┌─ Task input

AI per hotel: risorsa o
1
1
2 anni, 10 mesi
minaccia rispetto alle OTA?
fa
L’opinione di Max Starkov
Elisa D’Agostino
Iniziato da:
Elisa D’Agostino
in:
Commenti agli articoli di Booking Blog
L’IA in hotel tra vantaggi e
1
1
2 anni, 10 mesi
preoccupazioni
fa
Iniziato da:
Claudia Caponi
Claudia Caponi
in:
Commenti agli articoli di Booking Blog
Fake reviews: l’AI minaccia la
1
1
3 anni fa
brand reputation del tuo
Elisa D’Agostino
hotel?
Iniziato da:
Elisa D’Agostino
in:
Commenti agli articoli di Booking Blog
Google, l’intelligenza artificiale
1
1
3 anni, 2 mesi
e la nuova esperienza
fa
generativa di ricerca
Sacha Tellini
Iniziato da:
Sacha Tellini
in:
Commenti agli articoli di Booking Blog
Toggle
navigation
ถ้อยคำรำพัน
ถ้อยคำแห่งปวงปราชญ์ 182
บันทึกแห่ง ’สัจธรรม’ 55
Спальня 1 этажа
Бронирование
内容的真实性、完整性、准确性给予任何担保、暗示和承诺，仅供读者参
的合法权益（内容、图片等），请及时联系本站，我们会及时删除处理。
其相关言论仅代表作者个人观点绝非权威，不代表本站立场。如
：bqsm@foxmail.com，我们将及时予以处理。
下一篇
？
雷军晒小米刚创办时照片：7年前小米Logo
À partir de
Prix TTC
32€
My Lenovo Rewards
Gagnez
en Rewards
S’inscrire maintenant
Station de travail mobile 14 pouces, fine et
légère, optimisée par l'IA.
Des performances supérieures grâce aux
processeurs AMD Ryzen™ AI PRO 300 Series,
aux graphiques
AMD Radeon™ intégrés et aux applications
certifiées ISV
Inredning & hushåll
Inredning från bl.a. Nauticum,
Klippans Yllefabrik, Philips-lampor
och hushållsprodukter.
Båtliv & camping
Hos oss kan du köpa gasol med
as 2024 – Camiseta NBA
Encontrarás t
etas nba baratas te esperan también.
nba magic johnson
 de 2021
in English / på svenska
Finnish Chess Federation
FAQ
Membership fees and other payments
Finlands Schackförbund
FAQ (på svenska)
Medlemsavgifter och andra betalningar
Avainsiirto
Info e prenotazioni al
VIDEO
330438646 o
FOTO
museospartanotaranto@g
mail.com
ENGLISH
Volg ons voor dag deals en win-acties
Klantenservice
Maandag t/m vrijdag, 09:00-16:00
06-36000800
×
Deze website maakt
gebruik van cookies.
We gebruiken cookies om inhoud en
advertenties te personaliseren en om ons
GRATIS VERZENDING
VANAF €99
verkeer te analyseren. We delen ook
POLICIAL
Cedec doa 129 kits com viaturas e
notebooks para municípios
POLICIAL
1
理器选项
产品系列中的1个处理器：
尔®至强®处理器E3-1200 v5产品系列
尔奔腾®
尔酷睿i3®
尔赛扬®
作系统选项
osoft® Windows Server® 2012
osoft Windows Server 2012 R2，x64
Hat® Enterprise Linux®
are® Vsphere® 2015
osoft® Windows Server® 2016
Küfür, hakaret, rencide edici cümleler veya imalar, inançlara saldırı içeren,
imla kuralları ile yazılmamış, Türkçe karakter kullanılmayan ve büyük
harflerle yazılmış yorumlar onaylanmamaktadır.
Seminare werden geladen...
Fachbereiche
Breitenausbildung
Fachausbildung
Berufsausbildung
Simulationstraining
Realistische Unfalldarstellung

└─

Task objective »
Each entry above should be written again exactly.

Solution »
AI per hotel: risorsa o
1
1
2 anni, 10 mesi
minaccia rispetto alle OTA?
fa
L’opinione di Max Starkov
Elisa D’Agostino
Iniziato da:
Elisa D’Agostino
in:
Commenti agli articoli di Booking Blog
L’IA in hotel tra vantaggi e
1
1
2 anni, 10 mesi
preoccupazioni
fa
Iniziato da:
Claudia Caponi
Claudia Caponi
in:
Commenti agli articoli di Booking Blog
Fake reviews: l’AI minaccia la
1
1
3 anni fa
brand reputation del tuo
Elisa D’Agostino
hotel?
Iniziato da:
Elisa D’Agostino
in:
Commenti agli articoli di Booking Blog
Google, l’intelligenza artificiale
1
1
3 anni, 2 mesi
e la nuova esperienza
fa
generativa di ricerca
Sacha Tellini
Iniziato da:
Sacha Tellini
in:
Commenti agli articoli di Booking Blog
Toggle
navigation
ถ้อยคำรำพัน
ถ้อยคำแห่งปวงปราชญ์ 182
บันทึกแห่ง ’สัจธรรม’ 55
Спальня 1 этажа
Бронирование
内容的真实性、完整性、准确性给予任何担保、暗示和承诺，仅供读者参
的合法权益（内容、图片等），请及时联系本站，我们会及时删除处理。
其相关言论仅代表作者个人观点绝非权威，不代表本站立场。如
：bqsm@foxmail.com，我们将及时予以处理。
下一篇
？
雷军晒小米刚创办时照片：7年前小米Logo
À partir de
Prix TTC
32€
My Lenovo Rewards
Gagnez
en Rewards
S’inscrire maintenant
Station de travail mobile 14 pouces, fine et
légère, optimisée par l'IA.
Des performances supérieures grâce aux
processeurs AMD Ryzen™ AI PRO 300 Series,
aux graphiques
AMD Radeon™ intégrés et aux applications
certifiées ISV
Inredning & hushåll
Inredning från bl.a. Nauticum,
Klippans Yllefabrik, Philips-lampor
och hushållsprodukter.
Båtliv & camping
Hos oss kan du köpa gasol med
as 2024 – Camiseta NBA
Encontrarás t
etas nba baratas te esperan también.
nba magic johnson
 de 2021
in English / på svenska
Finnish Chess Federation
FAQ
Membership fees and other payments
Finlands Schackförbund
FAQ (på svenska)
Medlemsavgifter och andra betalningar
Avainsiirto
Info e prenotazioni al
VIDEO
330438646 o
FOTO
museospartanotaranto@g
mail.com
ENGLISH
Volg ons voor dag deals en win-acties
Klantenservice
Maandag t/m vrijdag, 09:00-16:00
06-36000800
×
Deze website maakt
gebruik van cookies.
We gebruiken cookies om inhoud en
advertenties te personaliseren en om ons
GRATIS VERZENDING
VANAF €99
verkeer te analyseren. We delen ook
POLICIAL
Cedec doa 129 kits com viaturas e
notebooks para municípios
POLICIAL
1
理器选项
产品系列中的1个处理器：
尔®至强®处理器E3-1200 v5产品系列
尔奔腾®
尔酷睿i3®
尔赛扬®
作系统选项
osoft® Windows Server® 2012
osoft Windows Server 2012 R2，x64
Hat® Enterprise Linux®
are® Vsphere® 2015
osoft® Windows Server® 2016
Küfür, hakaret, rencide edici cümleler veya imalar, inançlara saldırı içeren,
imla kuralları ile yazılmamış, Türkçe karakter kullanılmayan ve büyük
harflerle yazılmış yorumlar onaylanmamaktadır.
Seminare werden geladen...
Fachbereiche
Breitenausbildung
Fachausbildung
Berufsausbildung
Simulationstraining
Realistische Unfalldarstellung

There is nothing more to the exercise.